Plant porphyrins consist of chlorophylls, green pigments that are ubiquitous in nature since they are responsible for the photosynthetic process. In spite of their abundance, however, it is primarily plants such as alfalfa, nettle and leaves of carrot which are used as sources of these colorants. Due to their chemical structure they are divided into two groups; chlorophyll A and chlorophyll B, where chlorophyll A is most widely used industrially. When used together with lipids, the pro oxidant activity of these components has to be taken under consideration. After extraction it is separated from the carotenoids such as lutein and subsequently purified. Chlorophyll is extremely sensitive to heat and light and it is converted into a substance where the magnesium ion is replaced by a copper ion, which means that it can no longer be considered as a “natural” product.

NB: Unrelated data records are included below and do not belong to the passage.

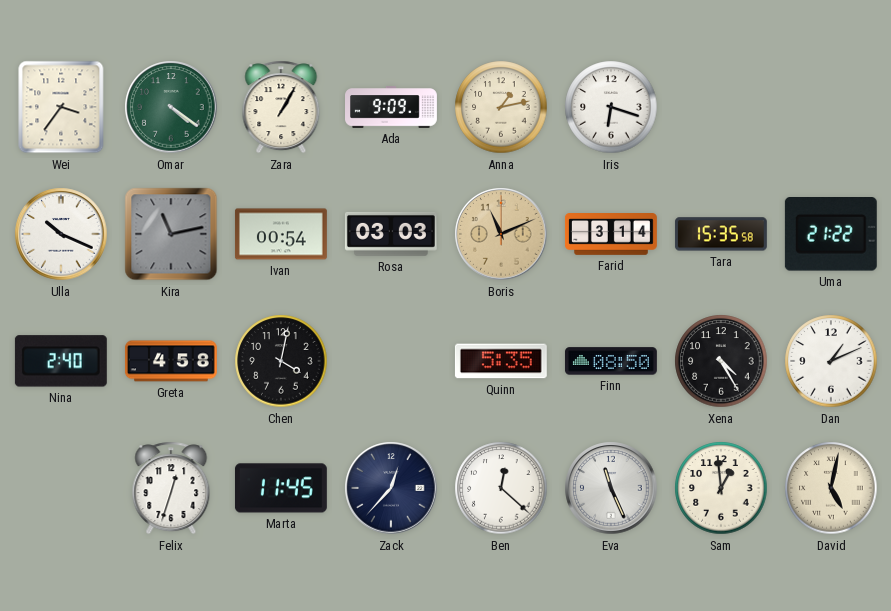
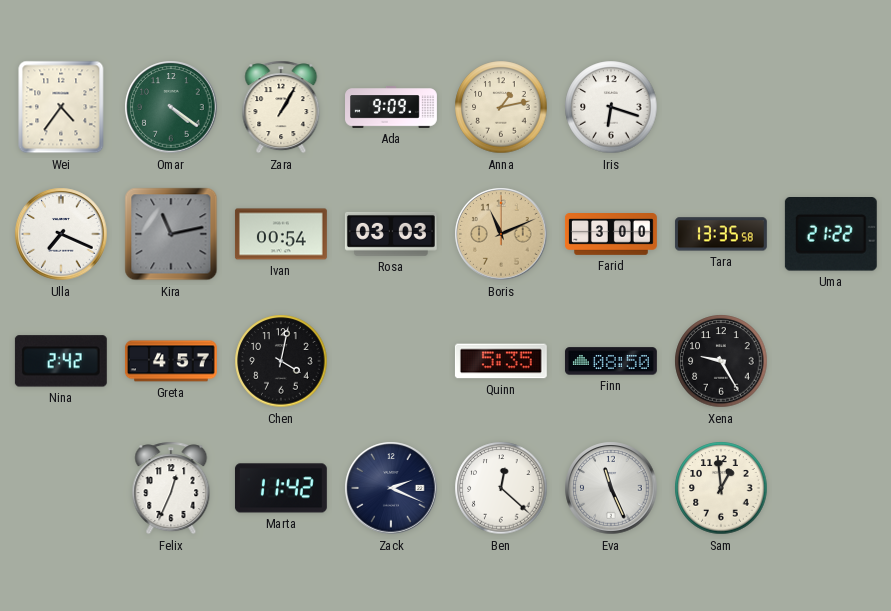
Wei: 3:36 -> 4:36
Ulla: 10:19 -> 7:19
Farid: 3:14 -> 3:00
Tara: 15:35 -> 13:35
Nina: 2:40 -> 2:42
Greta: 4:58 -> 4:57
Xena: 4:25 -> 9:25
Dan: 1:11 -> none
Felix: 12:33 -> 12:34
Marta: 11:45 -> 11:42
Zack: 12:37 -> 2:19
David: 5:02 -> none
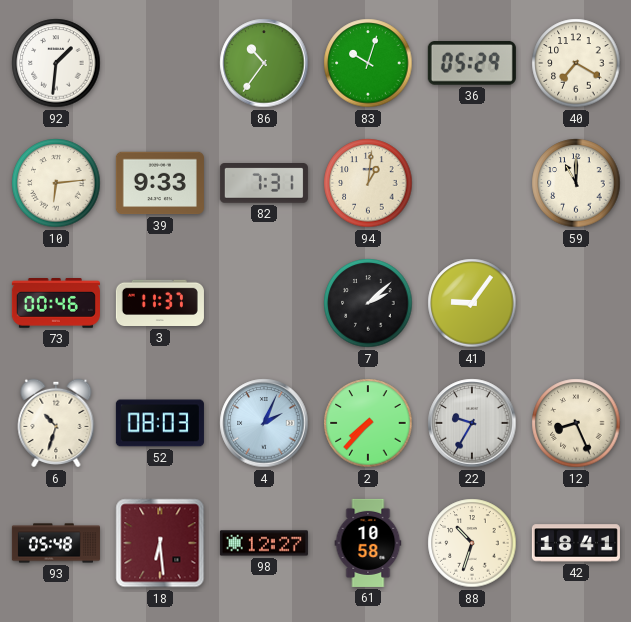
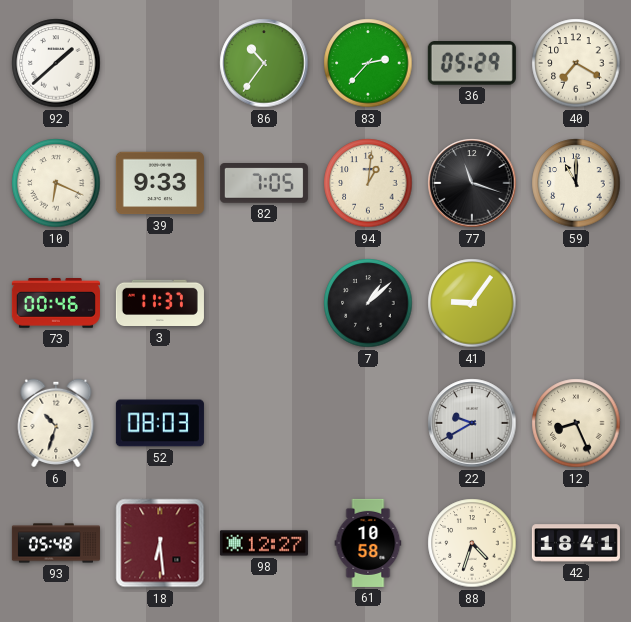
92: 1:31 -> 1:38
83: 10:03 -> 2:37
10: 6:14 -> 6:19
82: 7:31 -> 7:05
77: none -> 11:18
7: 2:08 -> 1:08
4: 2:04 -> none
2: 7:37 -> none
22: 9:35 -> 9:40
88: 10:33 -> 4:33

The benefits of this compound are that it is more stable and have a more intense colour compared to natural chlorophyll A. To make these compounds soluble in aqueous media, alkaline hydrolyses made sodium and potassium salts of chlorophylls resulting in increased solubility of the colorant.
As a conclusion, natural pigments used as food colorants are good colorants in a wide colourspectrum, and a source of healthy components in many food products. These healthy properties are mostly due antioxidant activity, and the opportunity to make functional food based on natural pigments is potential. Some natural pigments are already used in pharmacologic products, such as anti inflammatory drugs based on water soluble carotenoids.